From Going to Meet the Man
America was forged in the cauldron of racism. From chattel slavery to Jim Crow, from the Dred Scott case to the doctrine of separate but equal; from Emmett Till to Martin Luther King Jr., Malcolm X, and on down through Michael Brown, Eric Garner, Trayvon Martin, and Sandra Bland; from Watts and the Rodney King riots to Charlottesville in 2017, the U.S. has seethed with the spasmodic currents of racial animus.
Few writers, speakers, or thinkers have addressed this agonizing history more lucidly or more honestly than James Baldwin. “The truth is that the country does not know what to do with its Black population,” Baldwin wrote in his memoir of the 1960s civil rights movement, No Name in the Street. “Americans will, of course, deny, with horror, that they are dreaming of anything like ‘the final solution’ – those Americans, that is, who are likely to be asked: what goes on in the vast, private hinterland of the American heart can only be guessed at, by observing the way the country goes these days.” Baldwin was better than most at observing the way his country goes and his literary output stands as a sharp rebuke to a bloodstained, fractious national history.
Nowhere is this more apparent than in the title story of his 1965 short fiction collection. A psychologically incisive examination of a rabidly racist cop in the American South during the height of the civil rights era, “Going to Meet the Man” retains every ounce of its power to shock and appall its reader, thanks in large part to Baldwin’s absolute refusal to reserve any detail about the horrors inflicted upon the Black male bodies in the story. A civil rights worker who has been locked up for helping Blacks register to vote is mercilessly tortured while in police custody and the story culminates in one of the most graphic and vicious lynching scenes ever to appear in a work of American fiction.
At the centre of the story is Jesse, a white cop who has risen in the ranks to become deputy sheriff. The setting is never made explicit, though references to Big Jim C. indicate the story likely takes place in Alabama. Jim Clark was sheriff of Dallas County during the 1960s; he was a dedicated segregationist who regularly employed violence and intimidation to prevent Blacks from achieving any civil rights gains and was one of the key figures behind the “Bloody Sunday” assaults on marchers from Selma to Montgomery in 1965. In Baldwin’s story, Big Jim C. (the name is also a sly allusion to Jim Crow) beats up a Black civil rights organizer who is helping register other Blacks to vote. At the jail, Jesse further assaults the man with a cattle prod in a scene that is brutal and degrading, but only a shadow of the violence yet to come.

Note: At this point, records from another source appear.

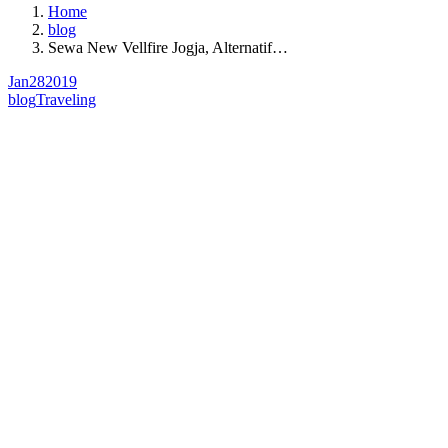
Home
blog
Sewa New Vellfire Jogja, Alternatif…
Jan
28
2019
blog
Traveling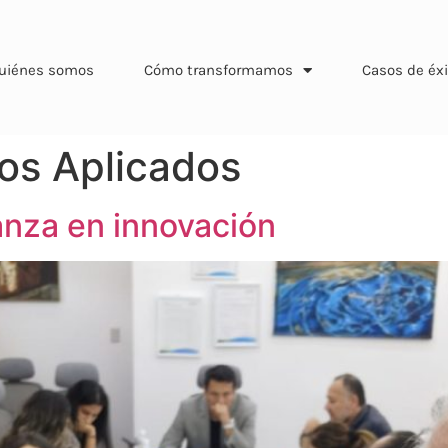
uiénes somos
Cómo transformamos
Casos de éxi
ios Aplicados
nza en innovación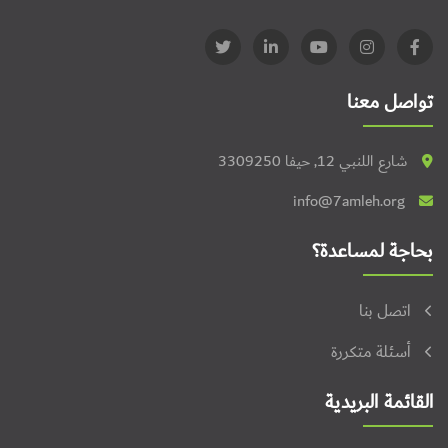
تواصل معنا
شارع اللنبي 12, حيفا 3309250
info@7amleh.org
بحاجة لمساعدة؟
اتصل بنا
أسئلة متكررة
القائمة البريدية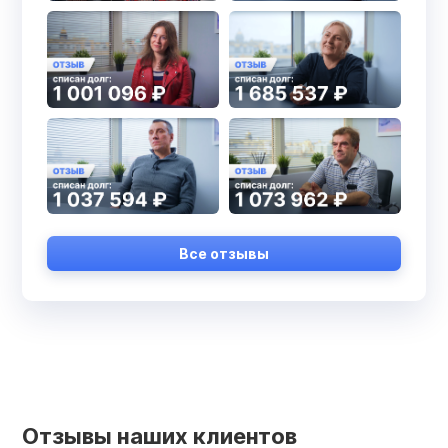
Все отзывы
Отзывы наших клиентов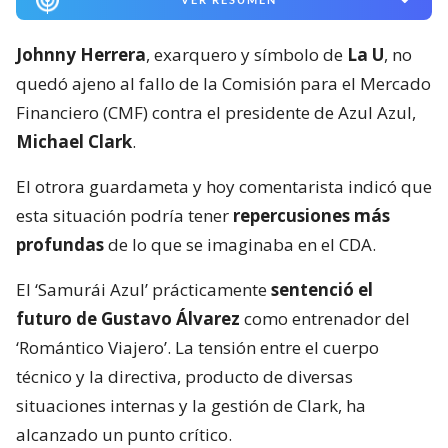
Johnny Herrera
, exarquero y símbolo de
La U
, no
quedó ajeno al fallo de la Comisión para el Mercado
Financiero (CMF) contra el presidente de Azul Azul,
Michael Clark
.
El otrora guardameta y hoy comentarista indicó que
esta situación podría tener
repercusiones más
profundas
de lo que se imaginaba en el CDA.
El ‘Samurái Azul’ prácticamente
sentenció el
futuro de Gustavo Álvarez
como entrenador del
‘Romántico Viajero’. La tensión entre el cuerpo
técnico y la directiva, producto de diversas
situaciones internas y la gestión de Clark, ha
alcanzado un punto crítico.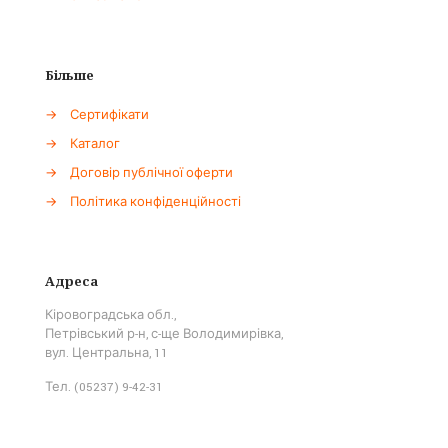
Більше
→
Сертифікати
→
Каталог
→
Договір публічної оферти
→
Політика конфіденційності
Адреса
Кіровоградська обл.,
Петрівський р-н, с-ще Володимирівка,
вул. Центральна, 11
Тел. (05237) 9-42-31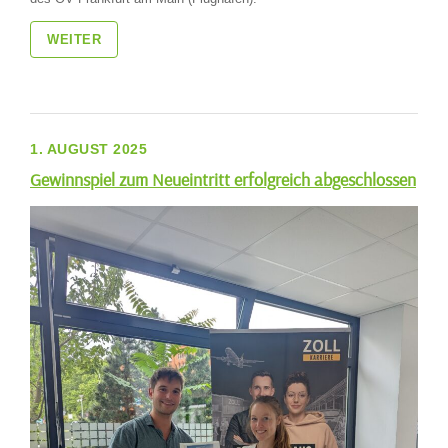
WEITER
1. AUGUST 2025
Gewinnspiel zum Neueintritt erfolgreich abgeschlossen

Baldwin’s tactic in the story is to maintain a close identification between the reader and Jesse, which results in a highly uncomfortable fictional experience. Jesse is an unrepentant bigot who uses his position as cover for inflicting violence and coercing sex out of women he targets when he can’t find satisfaction with his wife, Grace: “Sometimes, sure, like any other man, he knew that he wanted a little more spice than Grace could give him and he would drive over yonder and pick up a Black piece or arrest her, it came to the same thing.”
Jesse’s race hatred is inextricably intertwined with his masculinity and, in particular, his sexual prowess. As the story opens, Jesse is in bed with Grace, having failed to achieve an erection. “Excitement filled him like a toothache,” we are told, “but it refused to enter his flesh.” Frustrated by his inability to perform, Jesse longs for a Black woman from whom he might feel comfortable soliciting oral sex; he can’t bring himself to ask his white wife to do this because, it is implied, she would find the act demeaning. “The image of a Black girl caused a distant excitement in him, like a far-away light; but, again, the excitement was more like a pain; instead of forcing him to act, it made action impossible.”
The conflation of sex and pain here is the first indication of some pathological disorder at work in Jesse, though the precise nature of this pathology will only become clear in the fullness of the story’s unfolding. The policeman’s conflicted sexuality, we discover, has deeply embedded roots that reach back to his childhood, when he was forced to listen to his parents having sex in the adjoining room of their tiny homestead. Hearing his parents copulate – the squeak of the bed, his father’s cajoling voice – the child Jesse feels an indefinable shame: “He put his head under the blanket, then pushed his head out again, for fear, staring at the dark window.” Jesse’s father is both the source of his sexual hang-ups and the wellspring of his racism, two aspects of the adult Jesse’s character that will remain inseparable.
The day after the eight-year-old Jesse eavesdrops on his parents, his father takes him and his mother to witness the lynching of a Black man, something presented to the young child in festive, carnivalesque terms. “Where are we going,” the young boy asks his father. “Are we going on a picnic?” The father’s gleeful response: “We’re going on a picnic. You won’t ever forget this picnic.”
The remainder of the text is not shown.